TASK PROMPT
Each line that has the string "Даку" must be copied from the records below.

::: DATA TO USE

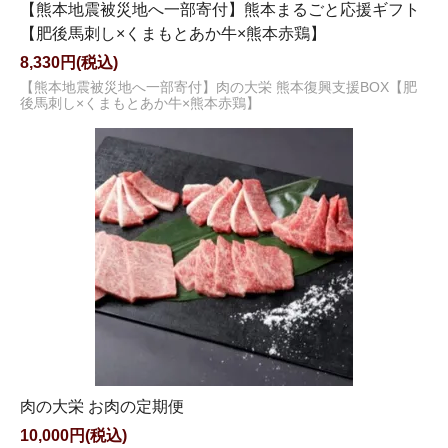
【熊本地震被災地へ一部寄付】熊本まるごと応援ギフト
【肥後馬刺し×くまもとあか牛×熊本赤鶏】
8,330円(税込)
【熊本地震被災地へ一部寄付】肉の大栄 熊本復興支援BOX【肥
後馬刺し×くまもとあか牛×熊本赤鶏】
肉の大栄 お肉の定期便
10,000円(税込)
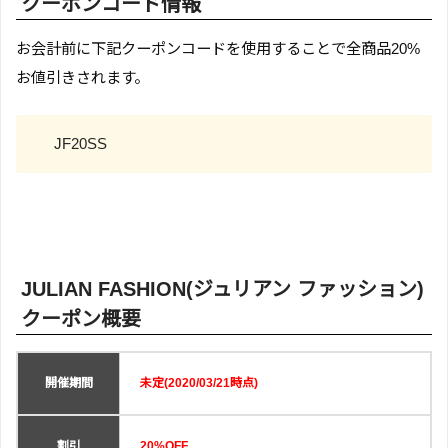
クーポンコード情報
お会計前に下記クーポンコードを使用することで全商品20%
お値引きされます。
JF20SS
JULIAN FASHION(ジュリアン ファッション)
クーポン概要
開催期間
未定(2020/03/21時点)
割引
20%OFF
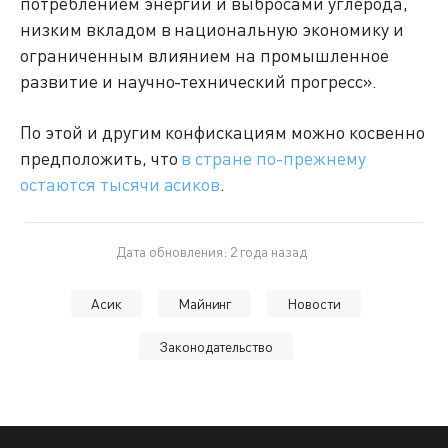
потреблением энергии и выбросами углерода,
низким вкладом в национальную экономику и
ограниченным влиянием на промышленное
развитие и научно-технический прогресс».
По этой и другим конфискациям можно косвенно
предположить, что
в стране по-прежнему
остаются тысячи асиков
.
Дата обновления: 2 года назад
Асик
Майнинг
Новости
Законодательство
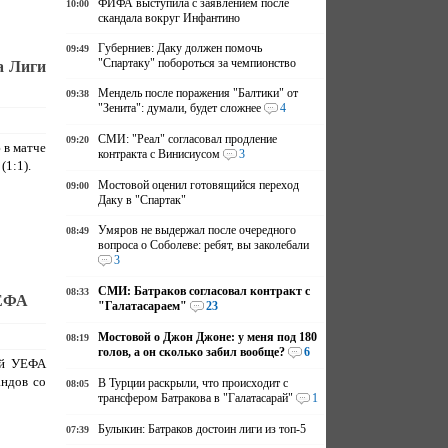
ФИФА выступила с заявлением после
10:00
скандала вокруг Инфантино
Губерниев: Даку должен помочь
09:49
"Спартаку" побороться за чемпионство
а Лиги
Мендель после поражения "Балтики" от
09:38
"Зенита": думали, будет сложнее
4
СМИ: "Реал" согласовал продление
09:20
 в матче
контракта с Винисиусом
3
(1:1).
Мостовой оценил готовящийся переход
09:00
Даку в "Спартак"
Умяров не выдержал после очередного
08:49
вопроса о Соболеве: ребят, вы заколебали
3
СМИ: Батраков согласовал контракт с
08:33
УЕФА
"Галатасараем"
23
Мостовой о Джон Джоне: у меня под 180
08:19
голов, а он сколько забил вообще?
6
ий УЕФА
андов со
В Турции раскрыли, что происходит с
08:05
трансфером Батракова в "Галатасарай"
1
Булыкин: Батраков достоин лиги из топ-5
07:39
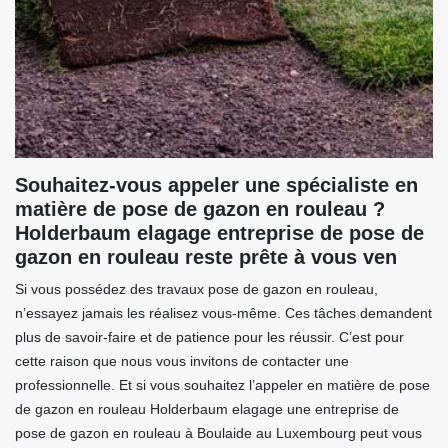
Souhaitez-vous appeler une spécialiste en
matière de pose de gazon en rouleau ?
Holderbaum elagage entreprise de pose de
gazon en rouleau reste prête à vous ven
Si vous possédez des travaux pose de gazon en rouleau,
n’essayez jamais les réalisez vous-même. Ces tâches demandent
plus de savoir-faire et de patience pour les réussir. C’est pour
cette raison que nous vous invitons de contacter une
professionnelle. Et si vous souhaitez l’appeler en matière de pose
de gazon en rouleau Holderbaum elagage une entreprise de
pose de gazon en rouleau à Boulaide au Luxembourg peut vous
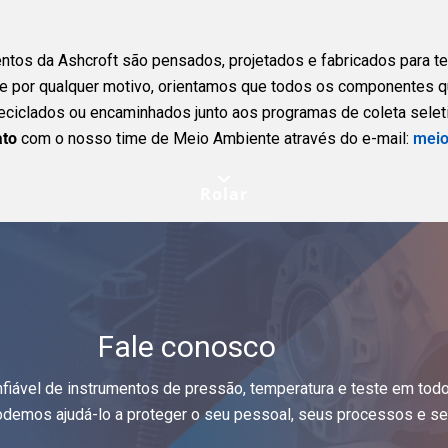
tos da Ashcroft são pensados, projetados e fabricados para ter 
te por qualquer motivo, orientamos que todos os componentes 
ciclados ou encaminhados junto aos programas de coleta seleti
ato
com o nosso time de Meio Ambiente através do e-mail:
meio
Rolar
Fale conosco
nfiável de instrumentos de pressão, temperatura e teste em tod
demos ajudá-lo a proteger o seu pessoal, seus processos e seu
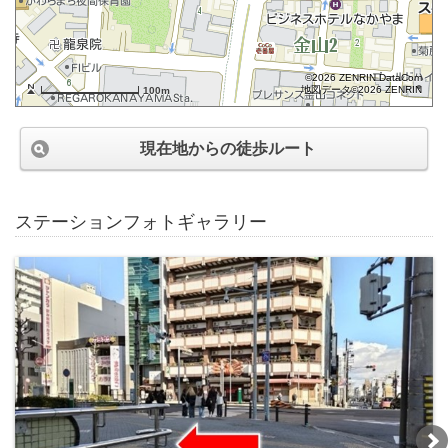
©2026 ZENRIN DataCom
地図データ©2026 ZENRIN
100m
現在地からの徒歩ルート
ステーションフォトギャラリー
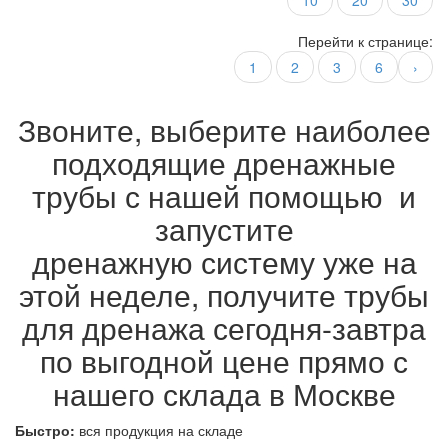
10
20
30
Перейти к странице:
1
2
3
6
›
Звоните, выберите наиболее
подходящие дренажные
трубы с нашей помощью и
запустите
дренажную систему уже на
этой неделе, получите трубы
для дренажа сегодня-завтра
по выгодной цене прямо с
нашего склада в Москве
Быстро:
вся продукция на складе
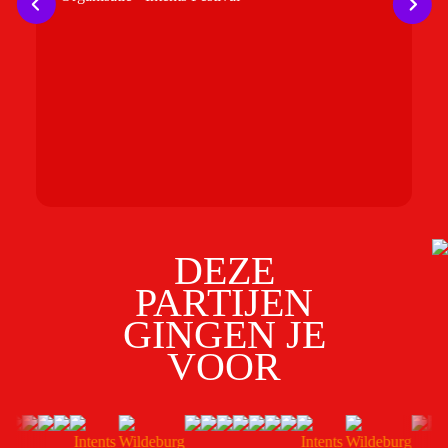
b
t
t
p
f
gr
G
O
DEZE
PARTIJEN
GINGEN JE
VOOR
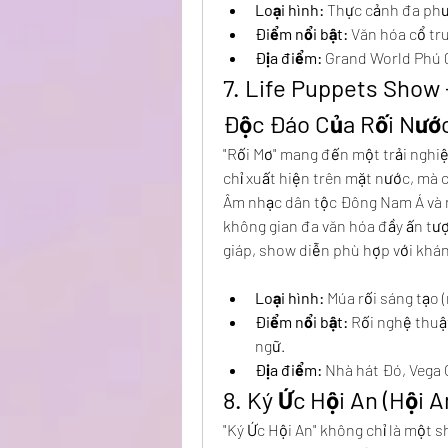
Loại hình:
 Thực cảnh đa phư
Điểm nổi bật:
 Văn hóa cổ tr
Địa điểm:
 Grand World Phú 
7. Life Puppets Show 
Độc Đáo Của Rối Nướ
"Rối Mơ" mang đến một trải nghiệ
chỉ xuất hiện trên mặt nước, mà c
Âm nhạc dân tộc Đông Nam Á và 
không gian đa văn hóa đầy ấn tượ
giáp, show diễn phù hợp với khán 
Loại hình:
 Múa rối sáng tạo 
Điểm nổi bật:
 Rối nghệ thuậ
ngữ.
Địa điểm:
 Nhà hát Đó, Vega 
8. Ký Ức Hội An (Hội 
"Ký Ức Hội An" không chỉ là một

::::::

FINAL ANSWER
Губерниев: Даку должен помочь
Даку в "Спартак"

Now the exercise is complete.